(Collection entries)
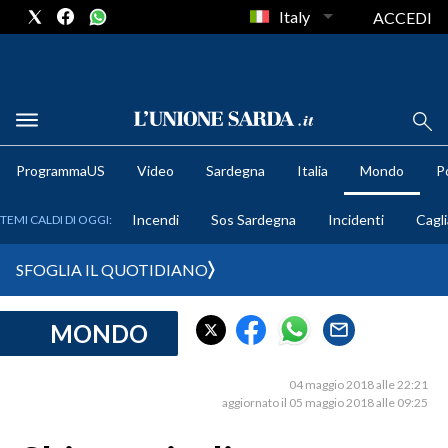
Italy
ACCEDI
METEO
ProgrammaUS
Video
Sardegna
Italia
Mondo
Po
COMUNI AL VOTO
Incendi
Sos Sardegna
Incidenti
Cagli
TEMI CALDI DI OGGI:
VIDEO
SFOGLIA IL QUOTIDIANO
FOTO
MONDO
CRONACA SARDEGNA
CAGLIARI
04 maggio 2018 alle 22:21
PROVINCIA DI CAGLIARI
aggiornato il 05 maggio 2018 alle 09:25
SULCIS IGLESIENTE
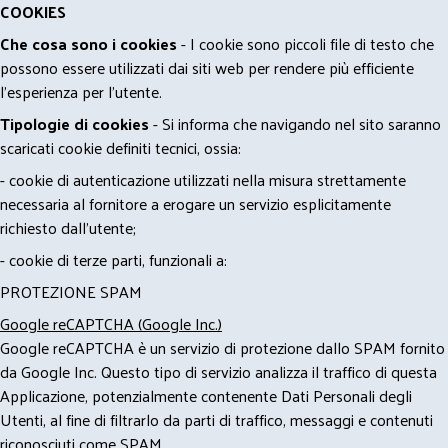
COOKIES
Che cosa sono i cookies
- I cookie sono piccoli file di testo che
possono essere utilizzati dai siti web per rendere più efficiente
l'esperienza per l'utente.
Tipologie di cookies
- Si informa che navigando nel sito saranno
scaricati cookie definiti tecnici, ossia:
- cookie di autenticazione utilizzati nella misura strettamente
necessaria al fornitore a erogare un servizio esplicitamente
richiesto dall'utente;
- cookie di terze parti, funzionali a:
PROTEZIONE SPAM
Google reCAPTCHA (Google Inc.)
Google reCAPTCHA è un servizio di protezione dallo SPAM fornito
da Google Inc. Questo tipo di servizio analizza il traffico di questa
Applicazione, potenzialmente contenente Dati Personali degli
Utenti, al fine di filtrarlo da parti di traffico, messaggi e contenuti
riconosciuti come SPAM.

**Problem statement:** The reply should hold every entry above, given again exactly, but not a single picture.

**Output for this task:**
Italy
ACCEDI
METEO
ProgrammaUS
Video
Sardegna
Italia
Mondo
Po
COMUNI AL VOTO
Incendi
Sos Sardegna
Incidenti
Cagli
TEMI CALDI DI OGGI:
VIDEO
SFOGLIA IL QUOTIDIANO
FOTO
MONDO
CRONACA SARDEGNA
CAGLIARI
04 maggio 2018 alle 22:21
PROVINCIA DI CAGLIARI
aggiornato il 05 maggio 2018 alle 09:25
SULCIS IGLESIENTE
COOKIES
Che cosa sono i cookies
- I cookie sono piccoli file di testo che
possono essere utilizzati dai siti web per rendere più efficiente
l'esperienza per l'utente.
Tipologie di cookies
- Si informa che navigando nel sito saranno
scaricati cookie definiti tecnici, ossia:
- cookie di autenticazione utilizzati nella misura strettamente
necessaria al fornitore a erogare un servizio esplicitamente
richiesto dall'utente;
- cookie di terze parti, funzionali a:
PROTEZIONE SPAM
Google reCAPTCHA (Google Inc.)
Google reCAPTCHA è un servizio di protezione dallo SPAM fornito
da Google Inc. Questo tipo di servizio analizza il traffico di questa
Applicazione, potenzialmente contenente Dati Personali degli
Utenti, al fine di filtrarlo da parti di traffico, messaggi e contenuti
riconosciuti come SPAM.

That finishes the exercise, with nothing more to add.